A fun thing for a large group of rats is to hard boil an egg and leave the shell on. It's alot of fun to watch them try to figure out how to get at the yummy stuff inside . My boys used to drag the egg everywhere.


----------



## fallinstar

my rat cody is quite skinny compaired to the others are their any safe foods to give him 2 chubby him up?


----------



## smellycato

wow ive never heard of feeding rats eggs, im sure my boys will love that


----------



## reachthestars

Fallinstar, some good ideas are baby food, oatmeal, boost/ensure and eggs. My girls love yogurt mixed in with their oatmeal .


----------



## tungstenrat

I mix oatmeal in with soy milk and some missing link powder. They go nuts for it.

Mashed banana, soy milk and MLP is something they fight over. They just don't know how good they have it!


----------



## Vixie

fallinstar said:


> my rat cody is quite skinny compaired to the others are their any safe foods to give him 2 chubby him up?

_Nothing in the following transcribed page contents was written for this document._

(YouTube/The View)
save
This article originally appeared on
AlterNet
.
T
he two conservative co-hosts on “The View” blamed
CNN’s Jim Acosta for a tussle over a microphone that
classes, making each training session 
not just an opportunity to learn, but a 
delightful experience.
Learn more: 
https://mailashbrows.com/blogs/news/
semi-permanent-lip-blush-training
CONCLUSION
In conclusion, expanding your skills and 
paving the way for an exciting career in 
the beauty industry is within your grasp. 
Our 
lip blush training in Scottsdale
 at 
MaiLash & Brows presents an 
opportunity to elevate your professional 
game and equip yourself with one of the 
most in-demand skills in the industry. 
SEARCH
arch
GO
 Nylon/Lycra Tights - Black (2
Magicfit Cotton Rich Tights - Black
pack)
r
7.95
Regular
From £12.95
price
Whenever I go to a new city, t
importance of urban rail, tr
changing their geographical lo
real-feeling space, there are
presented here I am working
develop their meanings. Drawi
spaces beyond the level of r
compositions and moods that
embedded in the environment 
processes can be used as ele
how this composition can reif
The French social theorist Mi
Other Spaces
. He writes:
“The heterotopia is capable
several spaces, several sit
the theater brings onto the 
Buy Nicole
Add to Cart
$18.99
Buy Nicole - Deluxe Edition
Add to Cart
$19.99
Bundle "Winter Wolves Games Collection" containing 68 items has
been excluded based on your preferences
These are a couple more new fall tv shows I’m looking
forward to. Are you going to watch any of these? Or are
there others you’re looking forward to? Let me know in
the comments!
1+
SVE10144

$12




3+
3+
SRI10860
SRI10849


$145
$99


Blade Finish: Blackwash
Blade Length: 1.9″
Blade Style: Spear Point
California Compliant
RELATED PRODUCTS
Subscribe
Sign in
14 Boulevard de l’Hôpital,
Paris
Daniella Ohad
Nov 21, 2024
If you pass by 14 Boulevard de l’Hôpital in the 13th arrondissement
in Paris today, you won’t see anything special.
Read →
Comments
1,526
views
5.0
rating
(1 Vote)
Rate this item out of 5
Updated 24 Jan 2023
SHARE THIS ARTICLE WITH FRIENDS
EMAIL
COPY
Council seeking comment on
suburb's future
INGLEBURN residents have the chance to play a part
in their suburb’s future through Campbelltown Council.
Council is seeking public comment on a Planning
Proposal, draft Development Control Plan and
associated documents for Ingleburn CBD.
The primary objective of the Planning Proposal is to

If he really needs to pack on some ounces then give him slices of avocado. Not too close to the skin or the seed, just there in the middle. Avocado is loaded with fat. :3


----------



## Forensic

My boys love eggs! One of the few things my lazy one will show any energy about. Of course, he's the one that doesn't need to gain any more weight. :lol:


----------



## DonnaK

I give our girls half slices of hard boiled egg (without the shell) - they love it!


----------